I also love the calmoseptine lotion and it is much more effective than the other cream I got from the hospital. Do you still use it from time to time? I hear the skin toughens over time. 

Best wishes!

Hi DDS! 

Thanks for writing. Gosh, you have been through a LOT and I'm sorry it seems you haven't found relief. It's scary to think about because your story reminds me of all that I've done the last seven years having UC. i was even on Entyvio. Anyway, thank you for sharing- it's good to be aware of the range of experiences. I wish you the best! 

I found that the six week mark brought a few positive changes, so hold on! I t does get better. I found that potatoes, good proteins, and bananas are good foods to slow things down for me. I really like Metamucil but I use the powder instead of the wafer and it has really helped. Nights can be so frustrating and I hope you see some improvement soon. 
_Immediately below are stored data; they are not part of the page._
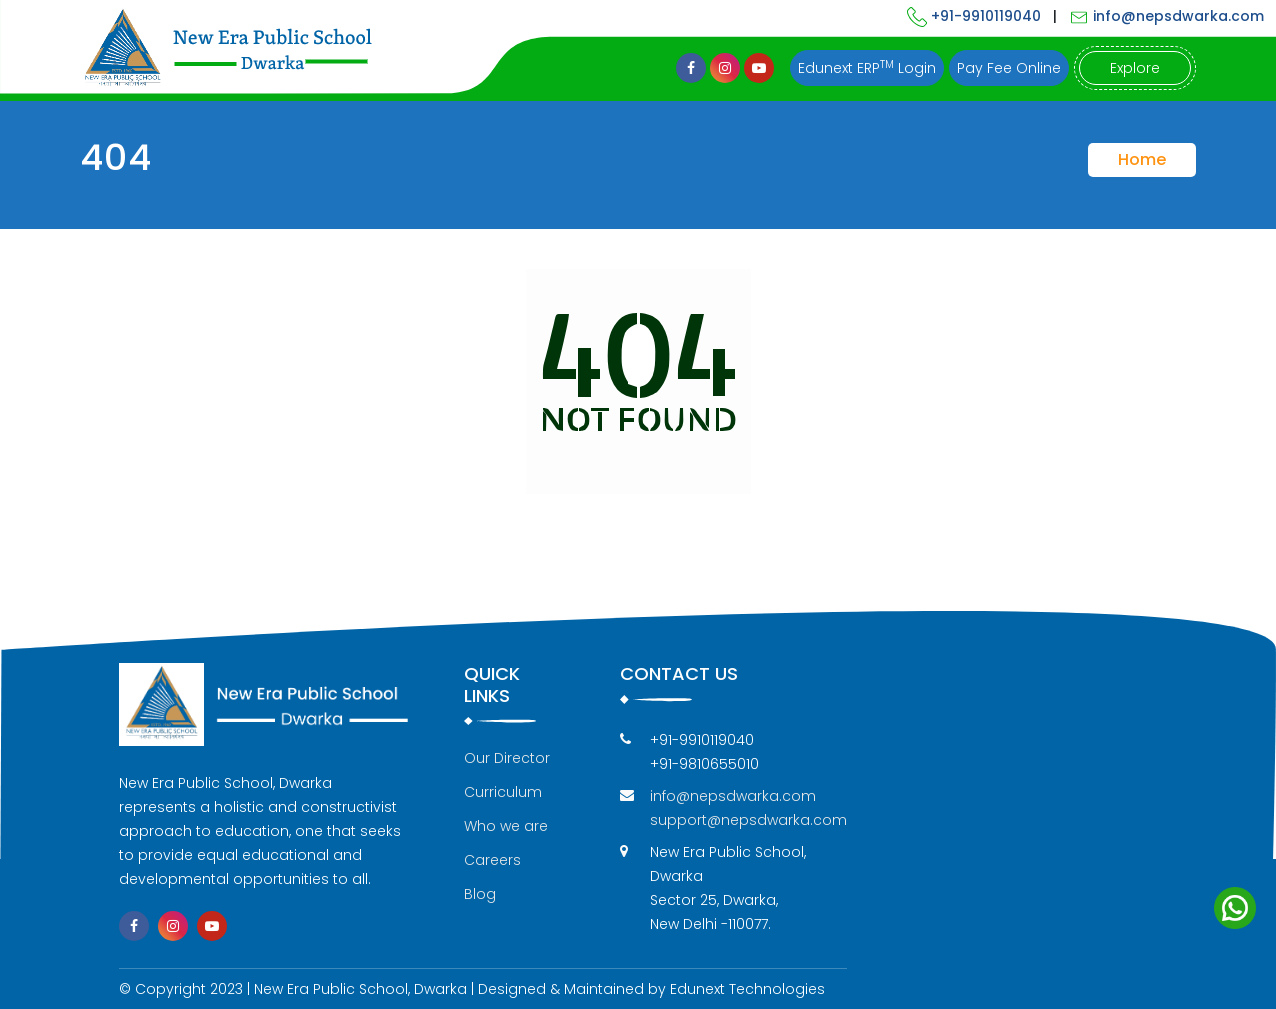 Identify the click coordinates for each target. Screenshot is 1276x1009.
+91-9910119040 (974, 16)
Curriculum (503, 792)
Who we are (506, 826)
Thanks @averyo99- that's helpful to know improvements could be a few weeks a way. I'm hanging on! Do you take powder just in the mornings? Do you also take imodium?  It's funny, I was so exhausted last night and I forgot my bedtime Imodium, but ironically I had a better night. Might have just been a one time thing, but another thing to experiment with!

I use Metamucil powder with breakfast and dinner. I only use a bowel slower (I prefer Lomotil over Imodium) at bedtime, when slowing things down is most important to me.

I do not take Imodium although I know many people have had great success. We are all individual so not taking the Imodium could definitely be something to experiment with. For example, I know VSL#3 is a great probiotic but I have stopped taking it and have had fewer stools and felt better. Weird. I'm taking a different probiotic with better success.

  When things are very active I take Metamucil twice a day, once in the morning and once at night. 

Thanks Scott and Avery! The more I learn, it seems each of us responds differently and I guess it's going to be a lot of trial and error. It's helpful to consider what works for others to get ideas for myself so thank you!